Açlık grevleri 56. gününde. Uzun süredir grevleri PKK’nın örgütlediğini savunanlar sonunda PKK’yı da eylemlere angaje etmeyi başardılar. Grevler mahkûm ve tutukluların cezaevinde karar verdiği bir eylemdi. Bir anda yüzlerce kişi başlamamıştı. Bir-iki cezaevinden 65 cezaevine ağır ağır yayıldı. Dönüşümlü olarak toplamda 2000 kişi, dönüşümsüz ve aralıksız olarak da 700 kişilik bir katılımı var ve devam ediyor.
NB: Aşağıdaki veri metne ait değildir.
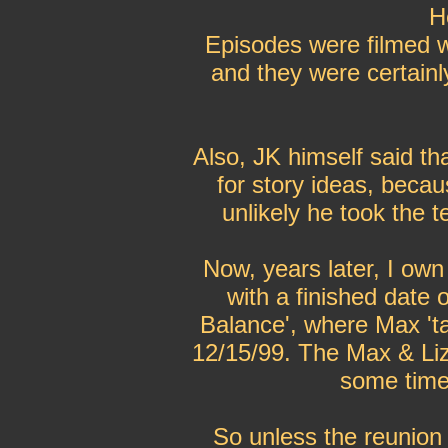
H
Episodes were filmed w
and they were certainl
Also, JK himself said th
for story ideas, becaus
unlikely he took the t
Now, years later, I own 
with a finished date 
Balance', where Max 'ta
12/15/99. The Max & Liz 
some time 
So unless the reunion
Adalet Bakanı’nın rakamı 683 olarak açıkladığı gün Başbakan bir kişinin bile açlık grevinde olmadığını söyledi. Ertesi gün ve ondan sonraki gün üç kere tekrarladı. Dünya tarihinde, “Açlık grevcileri ölsün, yaptıkları gayri meşrudur, beni ilgilendirmez, bunlar zaten şudur budur” diyen çok faşist, sağcı ya da aşırı sağcı başbakan ya da bakan oldu.

‘Kuzu götürme’ partisi

Ancak hiçbirisi yüzlerce insanın ölüm sınırında olduğu bir eylemin olmadığını söylemedi. Üç ay önce çekilmiş bir fotoğrafı uluslararası basına sallayarak, ceket cebinden çıkan bir kâğıt parçasına hızlıca karalanmış notlara bakılarak adresi verilen bir kuzu ‘götürme’ partisi yapıldığı yalanıyla rezil olmadı.

Erdoğan bunu neden yapıyor? İki nedeni var. 1. Toplumun % 50’sinin bildiği bir hakikatin olmadığını söylemesi onun için bir dürüstlük sorunu yaratmıyor. Vicdan siyaseti, ahlaki duruş diye pazarlanan o lafların nasıl çöpe gittiğini görüyorsunuz.

2. Grevcilerin meşru taleplerini karşılamak zorunda kalacak. Ama yanlıştan dönmeye inanmadığı ve elbette yanlış yapacağını düşünmediği için kendisi bu meseleye angaje değilmiş gibi duracak, bakana çözdürecek. Sonra da “Açlık grevi falan yoktu, yapılanları da zorda kaldığım için değil zaten yapacağım için yaptım” diyecek. Dandini dandini...

Bu yanlış siyasetinin sonucu ne olacak? PKK “Buyurun buradan yakın, ben örgütlersem böyle olur” diyerek “Hodri meydan” dedi. Açlık grevi bir gecede dünya tarihinin en büyük açlık grevlerinden birine dönüştü. 10.000 kişi boğazları kapattı. “Kursağımız hakkımızdan sonra gelir” dedi.

‘Kafayı kuma gömme’

Kafayı kuma gömme siyaseti çok zor zamanlarda çok kötü sonuçlara yol açacak. Gerçek dünyanın sorunlarını çözemeyenler hayal dünyasına sığınır. Orada oyalanır, oradan medet umar. Açlık grevi yok derler. Sonra da “Siyasetçiler niye açlık grevinde değil?” diye sorup iki lafı bitirmeden kendileriyle çelişirler.

Çoluk çocuk 34 yoksul Kürt’ün ölümünden birinci derecede sorumluyken, konu kapansın diye kürtajı yasaklayacağım derler, onu da başaramaz, unutturmaya çalışmak için uydurduklarını da unutturmaya çalışırken bir de üzerine unutturmak istedikleri yeni sorunlar peydahlarlar. Durup dururken idam tartışması açmaya çalışmak da bundan.

Açlık grevleri bir günde 10 katına çıktı. Başbakan büyük sorunları küçük sihirbazlıklarla görünmez hale getirmeye çalışıyor. Elinde bir bıçak, Türkiye’yi ikiye ayırıyor. Gerçekleri gören kısmı kesip atıyor. Geri kalan bana yeter, diyor.

Ancak şov bittiğinde, izleyenlerin, toplum denilen şeyin içinde her zaman tekrar bir araya geldiğini unutuyor. Gösteriden çıkınca insanların bir süre etkilendiğini, ama sonra kendine gelip “One minute!” dediklerini, ne ustaları ne kalfaları bir fiskeyle yana ittiklerini hatırlamıyor.

Mazlumun ahını alanların bir ortak yönü vardır. Er ya da geç kaybederler. Çünkü adaletin geç gelenine de adalet diyoruz.